Logic, immigrant families protest Trump's policies with powerful VMAs performance
Socially conscious rapper Logic provided one of the most moving moments of last year’s MTV Video Music Awards, performing his mental health awareness anthem, “1-800-273-8255,” with Alessia Cara, Khalid, and a choir of suicide loss and suicide attempt survivors wearing T-shirts printed with the Suicide Prevention Lifeline number. This year, Logic continued to bring “peace, love, and positivity to the VMAs,” as introducer Kyle worded it, with an equally topical and impactful performance.

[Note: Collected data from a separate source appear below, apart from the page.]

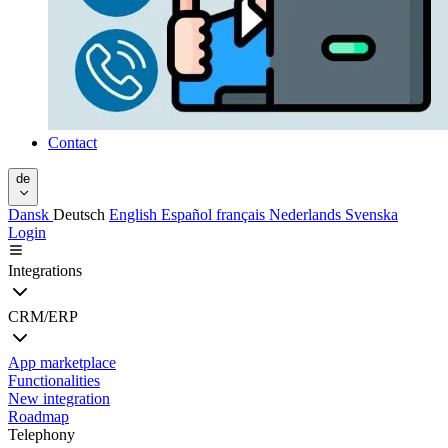
Contact
de
Dansk
Deutsch
English
Español
français
Nederlands
Svenska
Login
Integrations
CRM/ERP
App marketplace
Functionalities
New integration
Roadmap
Telephony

Performing his brand-new single with OneRepublic’s Ryan Tedder, “One Day,” Logic was joined onstage at New York’s Radio City Music Hall by immigrant leaders from the National Domestic Workers Alliance, United We Dream, and Make the Road New York, along with those leaders’ children, to protest the Trump administration’s family separation and detention policy.
During the powerful performance, the participants wore message tees. The immigrant families’ shirts read, “We are all human beings,” while Logic’s shirt was emblazoned with a more blunt slogan: “F*CK THE WALL.” At the number’s climactic and most tear-jerking moment, a wall separating the families onstage came falling down, symbolically reuniting the children with their parents.
Logic and Tedder’s “One Day” music video, released last Friday, tells the story of an immigrant teenager forcibly separated at the border from his family. Jefferson Arpi, a 15-year-old youth leader with United We Dream, said in a press statement on Monday night: “Logic’s music video showed that even though our families face a lot of pain, we are strong, we are fighters, and we are human.” Arpi was one of the many children onstage at the VMAs Monday. “I’m so excited to have performed with Logic tonight,” he stated. “It meant a lot to me to be able to represent my family because my dad, Manuel Arpi, is in a detention camp.” Arpi’s father has been detained for nine months.
“My message is clear. It doesn’t matter where you come from or how you got here. We are all mothers,” said Edith Calderon, an immigrant leader with the National Domestic Workers Alliance. “I came here 25 years ago when my first daughter was only 2 months old so that she could have a better future. When I see families being separated, I think of my daughters and granddaughters. This is the story of millions of mothers. And all of us belong with our children.”